The pixel electrodes PE are arranged in a matrix in the first direction X and the second direction Y in the display section DA. For example, the pixel electrode PE1 located in an odd-numbered row between the scanning lines G1 and G2 has a plurality of band electrodes Pa1 extending along the direction D1. The pixel electrode PE2 located on the even-numbered row between the scanning lines G2 and G3 has a plurality of band electrodes Pa2 extending along the direction D2. In the illustrated example, there are three band electrodes Pa1 and Pa2, respectively, but the number of each of the band electrodes Pa1 and Pa2 is not limited to the illustrated example.

  Next, attention is paid to the area A1 outside the display section DA. The metal wiring 30 and the transparent conductive layers 31 and 32 are arranged so as to surround the display section DA. The metal electrode 41 is formed in an island shape at a position overlapping the transparent conductive layers 31 and 32. The metal electrode 42 is formed in an island shape at a position overlapping the metal wiring 30 and the transparent conductive layer 31.

  The metal wiring 30 is a wiring located in the same layer as the signal line S1 and the like, and formed of the same material as the signal line S1. The metal electrodes 41 and 42 are located in the same layer as the metal wiring M1 and the like, and are formed of the same material as the metal wiring M1. The transparent conductive layer 31 is a wiring located in the same layer as the common electrode CE and formed of the same material as the common electrode CE. The transparent conductive layer 32 is a wiring located in the same layer as the pixel electrode PE and formed of the same material as the pixel electrode PE.

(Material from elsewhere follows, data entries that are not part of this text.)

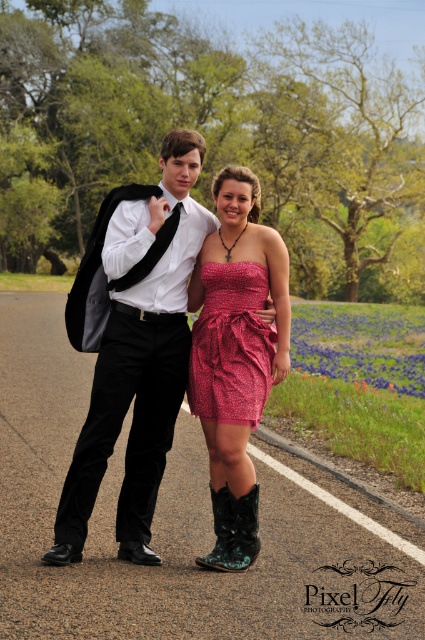 You are a photographer setting up for a couple photo shoot. You need to position a small prop between the sparkly red dress at center and the black satin tie at center so that it is closer to the taller object. Where should you place the prop?

The sparkly red dress at center is taller than the black satin tie at center, so you should place the prop closer to the sparkly red dress at center.

You are a photographer setting up for a formal outdoor photoshoot. You have two items to place on a table in the background for the scene. The shiny black suit at center and the black satin tie at center. The table has limited space. Which item should you place first to ensure both fit?

The shiny black suit at center is bigger than the black satin tie at center, so you should place the shiny black suit at center first to accommodate its larger size before placing the smaller black satin tie at center.

From the picture: You are a photographer trying to adjust the lighting for the couple in the image. Since the sparkly red dress at center and the black satin tie at center are both in the center, which one is closer to the camera? Please explain your reasoning based on their positions.

The sparkly red dress at center is in front of the black satin tie at center, so the sparkly red dress at center is closer to the camera. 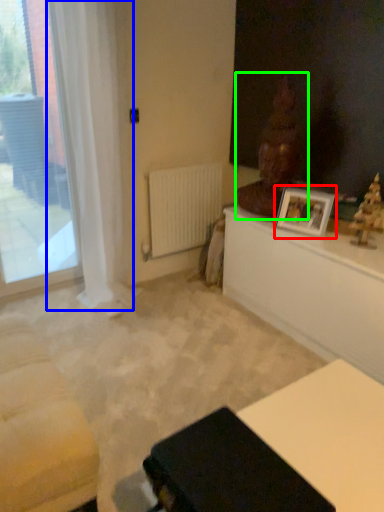 Question: Based on their relative distances, which object is farther from picture frame (highlighted by a red box)? Choose from curtain (highlighted by a blue box) and sculpture (highlighted by a green box).

Choices:
 (A) curtain
 (B) sculpture

Answer: (A) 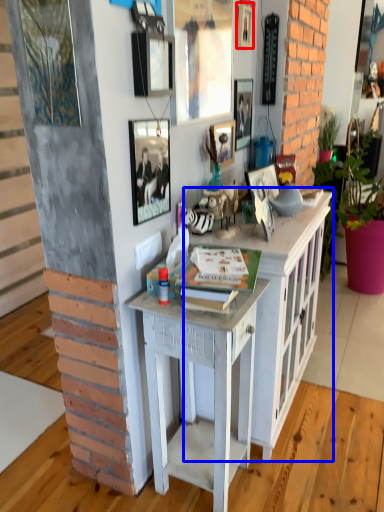 Question: Which object appears farthest to the camera in this image, picture frame (highlighted by a red box) or cabinetry (highlighted by a blue box)?

Choices:
 (A) picture frame
 (B) cabinetry

Answer: (A) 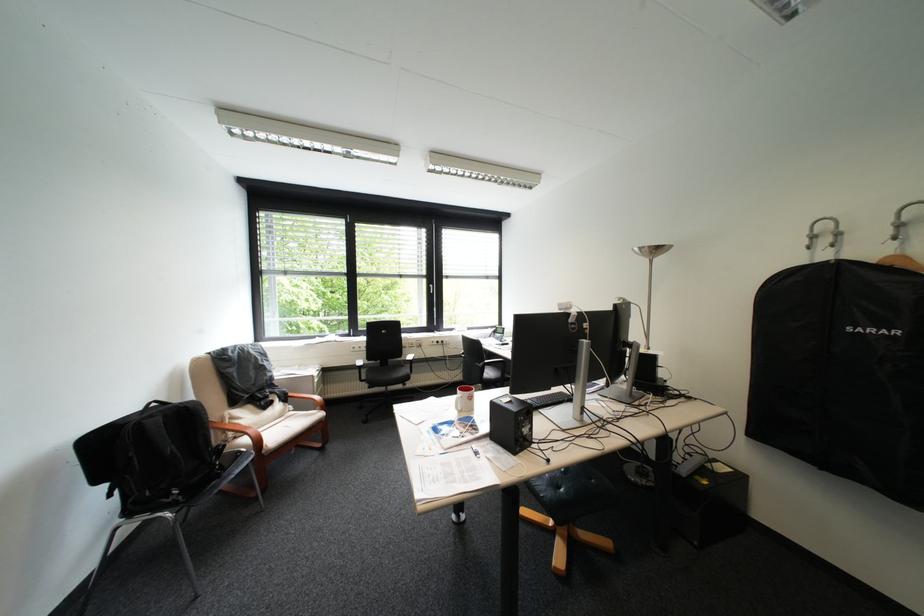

  The metal electrode 41 is arranged at a position shifted from the metal wiring 30. The transparent conductive layer 31 and the metal electrode 41 are electrically connected to each other in the through hole CH1. The transparent conductive layers 31 and 32 are electrically connected to each other at the through hole CH2. The through holes CH1 and CH2 overlap with the metal electrode 41 and are provided at positions shifted from the metal wiring 30. The edge of the through hole CH2 is located inside the through hole CH1 without crossing the edge of the through hole CH1 over the entire circumference. Similar metal electrodes 41 are arranged at intervals in the first direction X.

  The metal electrode 42 is arranged at a position shifted from the transparent conductive layer 32. The metal wiring 30 and the metal electrode 42 are electrically connected to each other in the through hole CH3. The metal electrode 42 and the transparent conductive layer 31 are electrically connected to each other at the through hole CH4. The through holes CH3 and CH4 are arranged at intervals in the second direction Y. Further, the through holes CH3 and CH4 overlap with the metal electrode 42 and are provided at positions shifted from the transparent conductive layer 32. Although not shown, the similar metal electrodes 42 are arranged at intervals in the second direction Y between the display section DA and the scanning line drive circuit GD.

  Thus, the metal wiring 30 and the transparent conductive layers 31 and 32 are all electrically connected to each other and have the same potential. The metal wiring 30 supplies a common voltage (Vcom) in, for example, the image display mode and the touch sensing mode. That is, in the touch sensing mode, the transparent conductive layers 31 and 32 have a potential different from that of the common electrode CE to which the touch drive voltage is applied.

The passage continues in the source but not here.